Caricatures de Mahomet et vifs échanges en classe : un enseignant suspendu à Mulhouse (les journaux) (1)

Oui, vous ne rêvez pas : ce ne sont pas de minables Charlie Coulibaly de bac à sable que l’on a punis, mais un professeur d’arts plastiques au collège Villon de Mulhouse, qui, quatre jours après le cours où il avait projeté des caricatures pour ouvrir le débat après le massacre à la rédaction de CHARLIE (recommandation de la ministre), a été suspendu suite à une lettre d'élève et à la plainte de parents.

De source syndicale (SNES), le rectorat de Strasbourg a prononcé la sanction sans même écouter l’enseignant, et des versions tendancieuses sur ce qui s'est passé durant la séance, rumeurs résultant d'une compilation d'informations rectorales et locales recueillies à chaud, circulent dans la presse, en dépit d’un démenti de notre collègue (2).


Quelques précisions, toujours de source syndicale : le professeur incriminé a fait l'objet, le 12 janvier, d'un double arrêté d'éloignement de son collège (au motif que sa présence « porte atteinte à l'ordre public » et à « la sérénité nécessaire au bon fonctionnement du service public » dans cet établissement sensible (classé en REP), et de suspension (en raison « d'un comportement en totale inadéquation avec les exigences inhérentes aux fonctions d'enseignant et les valeurs de l'école républicaine », constituant une « faute professionnelle grave ».

Ces deux arrêtés ont été pris sur foi d'un rapport de sa Principale, daté du même jour.
Ce rapport allègue un incident verbal survenu lors de la présentation d'un visuel relatif à l'attentat du 7 janvier, visuel comportant deux « images du Prophète » qui auraient scandalisé quelques élèves : celle même qui figure sur le site ressource conseillé par le ministère, et une autre où l’on voit un activiste tirant, sur un crayon à dessin, une balle qui, par ricochet, vient blesser dans la région culière une figure qui peut être celle de Mahomet, perché sur un nuage entre Jésus et Yahvé.

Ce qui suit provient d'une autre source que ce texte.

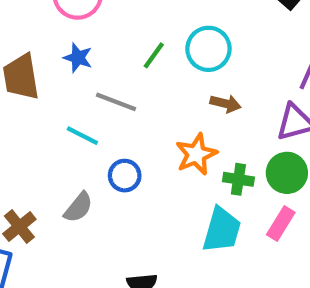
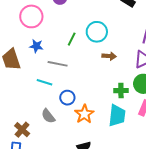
orange star: (196, 154) -> (84, 114), moved
gray semicircle: (78, 207) -> (48, 116), turned 112

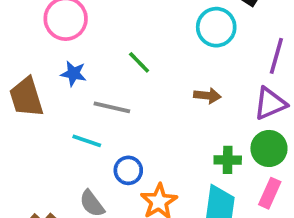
cyan circle: (97, 32) -> (216, 27), moved
green line: (72, 39) -> (139, 62), turned -72

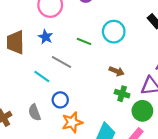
cyan circle: (216, 27) -> (114, 32), moved
green line: (139, 62) -> (84, 41), turned -40
green cross: (228, 160) -> (122, 94), moved

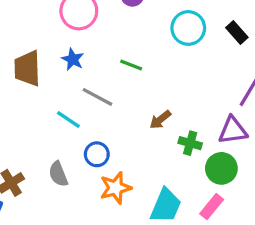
cyan circle: (114, 32) -> (188, 28), moved
brown arrow: (117, 71) -> (160, 120), moved, turned 120

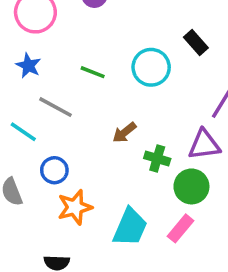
cyan circle: (188, 28) -> (151, 67), moved
black rectangle: (237, 32) -> (196, 42), moved

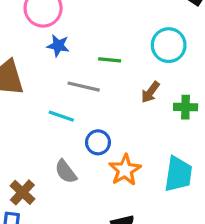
blue star: (28, 66) -> (58, 46), moved
cyan circle: (151, 67) -> (169, 45), moved
green line: (93, 72) -> (110, 60), moved

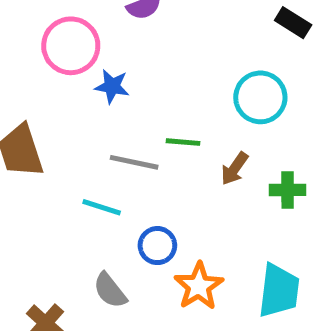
blue star: (58, 46) -> (112, 86), moved
green line: (110, 60) -> (183, 142), moved

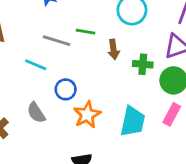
brown arrow: (234, 169) -> (114, 49), turned -48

Toujours de source SNES, ce rapport fait encore état d'une menace d' « esclandre » de la part de certains parents, fondée sur la diffusion, « par une élève de la classe » (termes du rapport), d'une sorte de pétition contre leur professeur, pétition dont l'origine reste inconnue.

Notons l'irrégularité de la procédure qui a fait l'impasse sur toute audition de notre collègue sinon par sa Principale : en effet, contrairement à ce qui est d’usage avant une mesure de ce type, l’enseignant n'a été entendu ni par les services de la DRH (Direction des Ressources Humaines), ni par son IPR (Inspecteur Pédagogique Régional, pour ceux qui ne maîtrisent pas les acronymes de l’Éducation Nationale). Pourtant, le Rectorat disposait de tout le temps nécessaire pour auditionner le professeur sans lui imputer d'emblée une « faute professionnelle grave » dont les éléments constitutifs n'étaient pas avérés.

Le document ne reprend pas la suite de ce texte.